■ WHAT YOU NEED TO DO
All that should appear is the line containing "Celá zásuvka (868, 79)" and the lines after it in the records below, each reproduced exactly.

RECORDED DATA Block Start

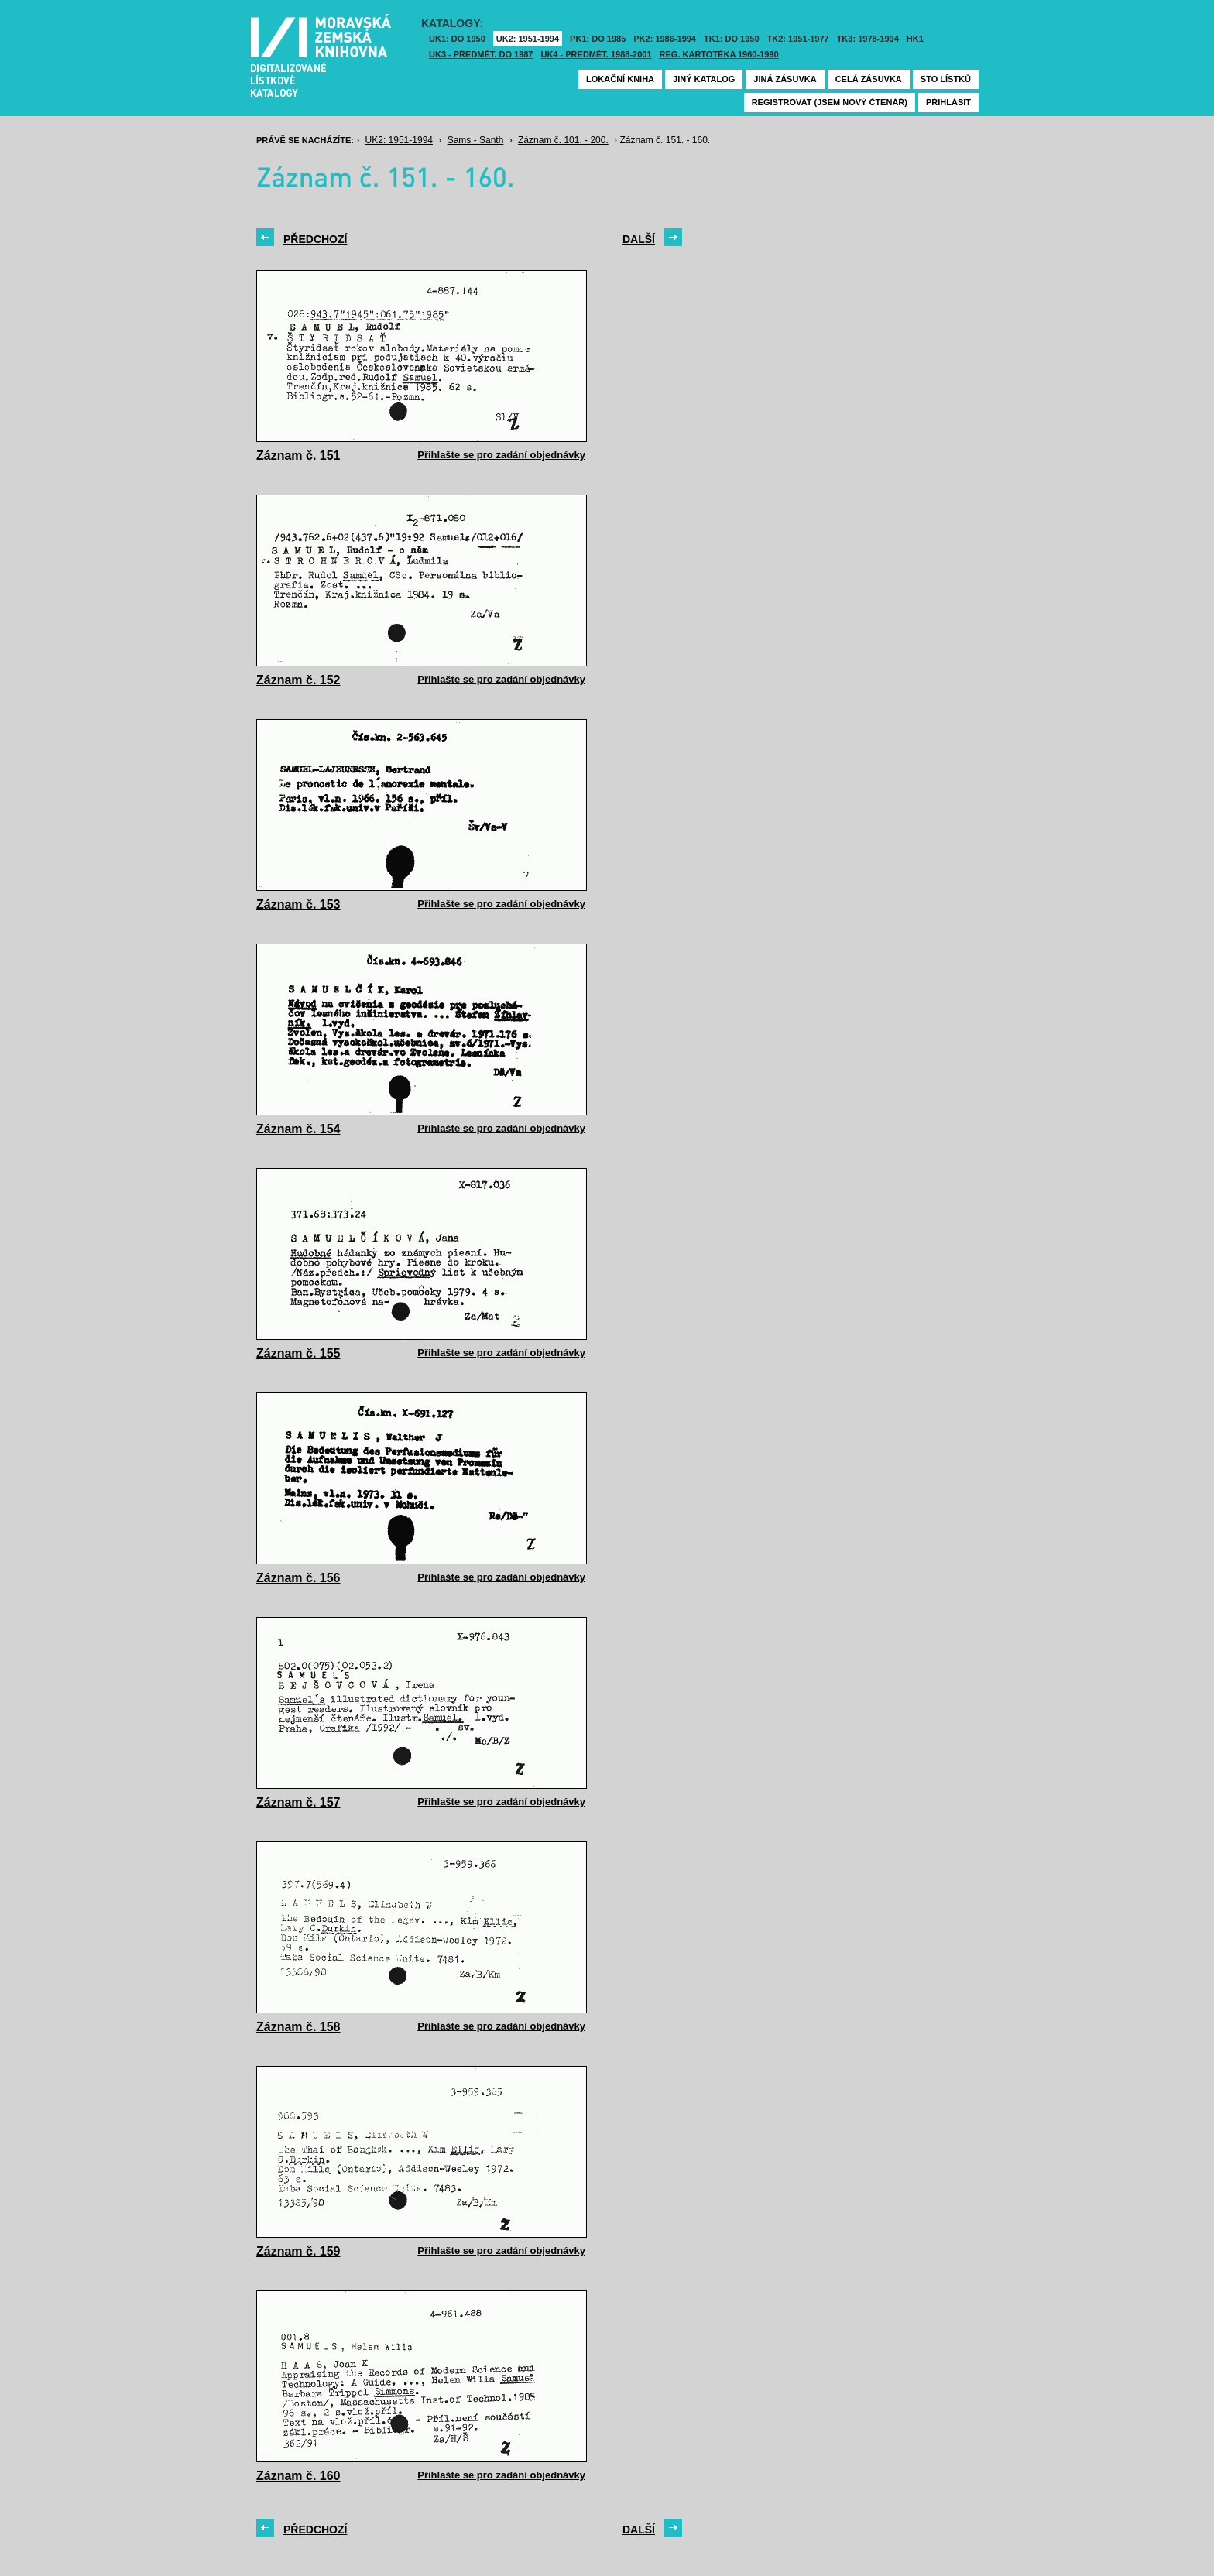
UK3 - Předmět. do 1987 (481, 54)
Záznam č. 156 (298, 1577)
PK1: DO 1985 (598, 38)
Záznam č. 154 (298, 1129)
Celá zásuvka (868, 79)
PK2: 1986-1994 (664, 38)
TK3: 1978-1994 (868, 38)
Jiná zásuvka (784, 79)
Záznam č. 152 (298, 680)
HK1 (915, 38)
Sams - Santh (476, 140)
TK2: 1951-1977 (798, 38)
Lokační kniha (620, 79)
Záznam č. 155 (298, 1353)
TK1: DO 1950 (732, 38)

RECORDED DATA Block End

■ RESPONSE TO THIS EXERCISE
Celá zásuvka (868, 79)
PK2: 1986-1994 (664, 38)
TK3: 1978-1994 (868, 38)
Jiná zásuvka (784, 79)
Záznam č. 152 (298, 680)
HK1 (915, 38)
Sams - Santh (476, 140)
TK2: 1951-1977 (798, 38)
Lokační kniha (620, 79)
Záznam č. 155 (298, 1353)
TK1: DO 1950 (732, 38)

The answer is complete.